Bourgeois is considered a pioneer in the field of Swamp Pop.

He took some time off from music and worked on the Alaska Pipeline during the 1970s and later worked construction through Insulars Local 22. He got back into music and has been there ever since.

Chenier is the son of the late legendary King of Zydeco Clifton Chenier, who was the first Creole musician to win a Grammy Award.

It wasn’t until his 21st birthday, after winning a scholarship and studying music at Texas Southern University, that C.J. first performed with his famous father and the legendary Red Hot Louisiana band, according to the Museum’s website.

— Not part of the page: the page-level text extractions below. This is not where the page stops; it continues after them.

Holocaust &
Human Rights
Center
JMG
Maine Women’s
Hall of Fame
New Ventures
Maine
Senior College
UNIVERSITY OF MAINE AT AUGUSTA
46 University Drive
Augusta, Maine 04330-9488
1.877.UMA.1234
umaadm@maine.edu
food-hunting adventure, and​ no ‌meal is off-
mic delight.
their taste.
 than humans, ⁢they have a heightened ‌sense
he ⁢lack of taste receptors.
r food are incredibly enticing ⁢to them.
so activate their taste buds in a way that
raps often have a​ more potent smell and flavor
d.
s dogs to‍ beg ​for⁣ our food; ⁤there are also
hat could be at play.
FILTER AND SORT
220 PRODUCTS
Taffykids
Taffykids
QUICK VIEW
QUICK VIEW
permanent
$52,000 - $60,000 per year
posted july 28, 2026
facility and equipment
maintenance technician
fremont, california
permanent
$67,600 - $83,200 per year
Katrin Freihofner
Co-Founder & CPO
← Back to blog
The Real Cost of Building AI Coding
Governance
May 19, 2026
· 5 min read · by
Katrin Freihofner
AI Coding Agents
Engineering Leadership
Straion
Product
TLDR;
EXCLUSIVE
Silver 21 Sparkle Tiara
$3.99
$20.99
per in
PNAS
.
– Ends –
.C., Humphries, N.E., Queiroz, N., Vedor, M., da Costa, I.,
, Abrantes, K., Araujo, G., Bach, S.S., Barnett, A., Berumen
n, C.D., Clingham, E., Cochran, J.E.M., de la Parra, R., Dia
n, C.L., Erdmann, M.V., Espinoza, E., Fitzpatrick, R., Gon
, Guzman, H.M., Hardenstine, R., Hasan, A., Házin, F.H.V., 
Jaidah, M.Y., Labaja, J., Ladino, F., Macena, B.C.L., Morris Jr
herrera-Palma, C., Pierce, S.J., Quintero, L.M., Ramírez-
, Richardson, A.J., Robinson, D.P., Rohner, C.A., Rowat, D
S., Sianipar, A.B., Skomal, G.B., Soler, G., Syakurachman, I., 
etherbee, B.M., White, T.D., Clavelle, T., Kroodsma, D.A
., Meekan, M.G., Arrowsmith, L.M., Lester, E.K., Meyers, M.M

Paul Simon first heard Chenier in 1990 and featured him on the album The Rhythm of the Saints, and that year’s Born at The Right Time tour.

Chenier won the 1997 Living Blues’ Critics’ Poll Award and also an AFIM Indie Award for Best Zydeco Album, for his next release, The Big Squeeze.

In 2001, Chenier played in front of 60,000 fans at the Chicago Blues Festival.

Chenier has stated he does not imitate his father’s playing: “I play it the way I play it. All my father really told me was to do the best I could do with my own style.”

Clifford Antone was born to a large American family of Syrian and Lebanese descent. He developed an affection for the music he grew up with in Port Arthur and took in different genres.

He opened the first incarnation of Antone’s in an old department store on Austin’s East Sixth Street. It was a rough neighborhood back then. He filled his club with an eclectic collection of artists, like Clifton Chenier from his hometown, Lightnin’ Hopkins, and Albert Collins.

He also booked the giants: B.B. King, Ray Charles, Muddy Waters, Jimmy Reed, Albert King and Buddy Guy.

Antone became part of the growing blues scene where artists like the Fabulous Thunderbirds and Stevie Ray Vaughn went on to become big stars among others.

“He also inspired and encouraged young musicians all of his life. Gary Clark, Jr., who enjoys international success today, started there at age 15, with Clifford beaming from the wings,” according to information from the Museum. “Gary was one of the last of a long line of youngsters that he took under his wing.”

Antone died in 2006.

In 2015 the Antone’s brand was restored and a new team bought the venue back to downtown Austin, according to the club’s website.

Ticket information for Saturday’s show can be found at antonesnightclub.com.